La política no solo transcurre en los juzgados, sino que copia el formato judicial. Los líderes no hablan a la ciudadanía como una junta directiva a sus accionistas —¿Qué queréis? ¿Qué os parece esta propuesta?—, sino como el procurador y el abogado a los miembros del jurado —yo acuso a Fulanito; pues yo, a Menganita—.

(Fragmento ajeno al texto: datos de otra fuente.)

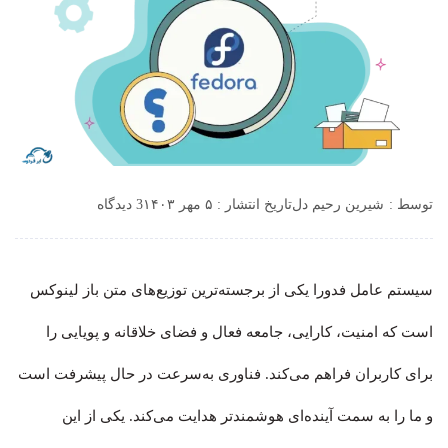
توسط :
شیرین رحیم دل
تاریخ انتشار : ۵ مهر ۱۴۰۳
3 دیدگاه
سیستم‌ عامل فدورا یکی از برجسته‌ترین توزیع‌های متن باز لینوکس
است که امنیت، کارایی، جامعه فعال و فضای خلاقانه و پویایی را
برای کاربران فراهم می‌کند. فناوری به‌سرعت در حال پیشرفت است
و ما را به سمت آینده‌ای هوشمندتر هدایت می‌کند. یکی از این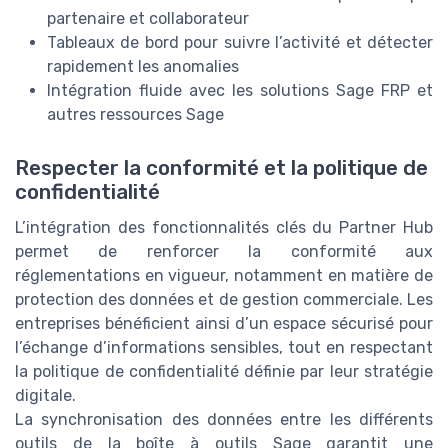
partenaire et collaborateur
Tableaux de bord pour suivre l’activité et détecter
rapidement les anomalies
Intégration fluide avec les solutions Sage FRP et
autres ressources Sage
Respecter la conformité et la politique de
confidentialité
L’intégration des fonctionnalités clés du Partner Hub
permet de renforcer la conformité aux
réglementations en vigueur, notamment en matière de
protection des données et de gestion commerciale. Les
entreprises bénéficient ainsi d’un espace sécurisé pour
l’échange d’informations sensibles, tout en respectant
la politique de confidentialité définie par leur stratégie
digitale.
La synchronisation des données entre les différents
outils de la boîte à outils Sage garantit une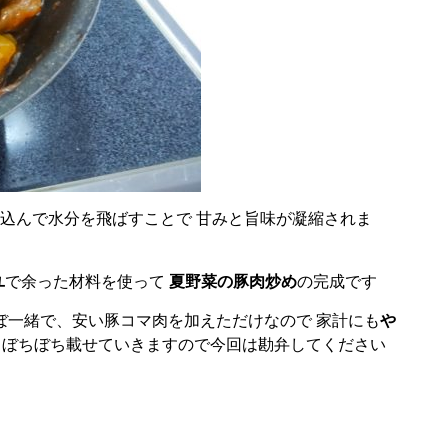
煮込んで水分を飛ばすことで 甘みと旨味が凝縮されま
ユ
で余った材料を使って
夏野菜の豚肉炒め
の完成です
ほぼ一緒で、安い豚コマ肉を加えただけなので 家計にも
や
・・? ぼちぼち載せていきますので今回は勘弁してください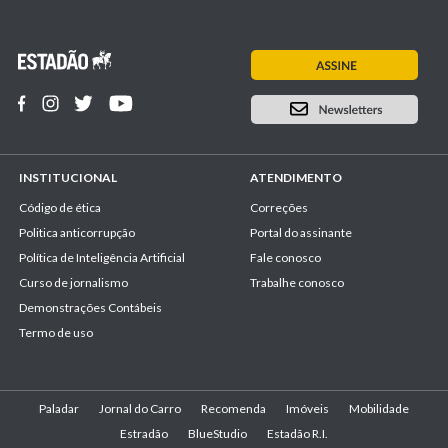
INSTITUCIONAL
ATENDIMENTO
Código de ética
Correções
Politica anticorrupção
Portal do assinante
Política de Inteligência Artificial
Fale conosco
Curso de jornalismo
Trabalhe conosco
Demonstrações Contábeis
Termo de uso
Paladar
Jornal do Carro
Recomenda
Imóveis
Mobilidade
Estradão
BlueStudio
Estadão R.I.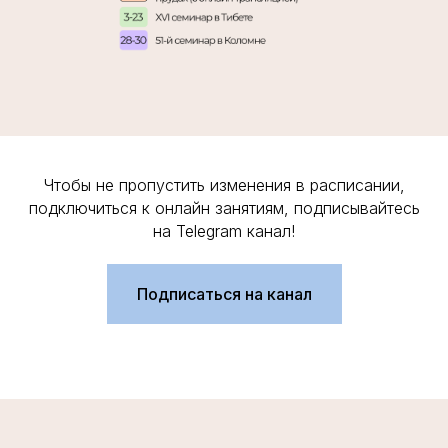
Чтобы не пропустить изменения в расписании,
подключиться к онлайн занятиям, подписывайтесь
на Telegram канал!
Подписаться на канал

Los alegatos de unos y otros son delirantes. Todos empiezan con la desgastada precaución de siempre: respetamos la presunción de inocencia. Pero, luego, su hipótesis de trabajo es siempre la peor para el adversario político —y la confianza ciudadana—. En el PP parten de que “no hay forma humana de que nadie que ha formado parte de los gobiernos de Sánchez diga la verdad”, con lo que toda insinuación que orbita sobre el Ejecutivo es creíble, ya sean hechos comprobados o papeles garabateados. En vez de demandar el esclarecimiento de cada incidente por separado, se apresuran a poner una querella contra los socialistas por financiación ilegal, tráfico de influencias y cohecho. El PSOE es una “organización con fines ilícitos”, algunos de sus dirigentes quisieron lucrarse “a costa de la muerte y de la enfermedad” en la pandemia, Sánchez es el “número uno de la trama” y preside un “régimen bolivariano”. No es un Gobierno, es un carrusel de “minuto e imputado”.